> INPUT FOR THIS TASK:
_ _ _ _ _

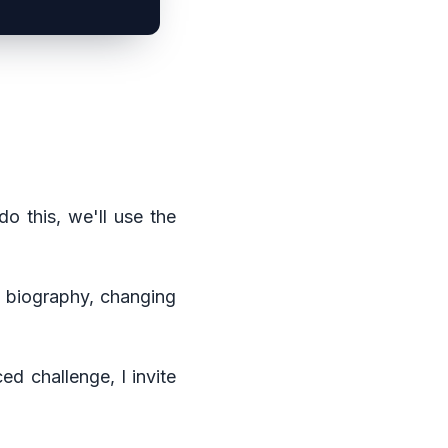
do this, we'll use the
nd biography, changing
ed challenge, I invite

_ _ _ _ _

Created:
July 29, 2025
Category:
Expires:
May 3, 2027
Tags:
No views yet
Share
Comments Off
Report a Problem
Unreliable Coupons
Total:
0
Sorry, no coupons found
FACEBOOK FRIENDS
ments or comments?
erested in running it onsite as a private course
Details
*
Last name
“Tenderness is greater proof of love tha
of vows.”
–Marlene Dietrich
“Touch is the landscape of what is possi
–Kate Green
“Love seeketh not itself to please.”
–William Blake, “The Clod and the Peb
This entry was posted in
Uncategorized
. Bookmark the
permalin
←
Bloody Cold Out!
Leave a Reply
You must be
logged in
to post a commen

_ _ _ _ _

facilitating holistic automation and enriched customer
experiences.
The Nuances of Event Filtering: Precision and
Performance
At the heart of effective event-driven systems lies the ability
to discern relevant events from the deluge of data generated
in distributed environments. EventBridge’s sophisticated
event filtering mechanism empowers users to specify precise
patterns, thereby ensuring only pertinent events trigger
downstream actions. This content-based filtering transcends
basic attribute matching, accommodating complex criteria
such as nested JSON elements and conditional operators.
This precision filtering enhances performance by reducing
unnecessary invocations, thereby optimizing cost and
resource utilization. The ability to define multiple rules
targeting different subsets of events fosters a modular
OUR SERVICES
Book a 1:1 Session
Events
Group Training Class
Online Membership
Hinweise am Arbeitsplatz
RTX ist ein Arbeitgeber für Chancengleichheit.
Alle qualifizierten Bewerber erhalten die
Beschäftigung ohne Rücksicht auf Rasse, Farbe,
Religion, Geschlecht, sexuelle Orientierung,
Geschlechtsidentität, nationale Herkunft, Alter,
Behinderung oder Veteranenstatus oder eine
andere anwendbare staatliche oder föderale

_ _ _ _ _

> PROBLEM TO WORK ON: Identify the lines above with the word "thereby". Copy them.

> ANSWER TO THIS EXERCISE:
patterns, thereby ensuring only pertinent events trigger
unnecessary invocations, thereby optimizing cost and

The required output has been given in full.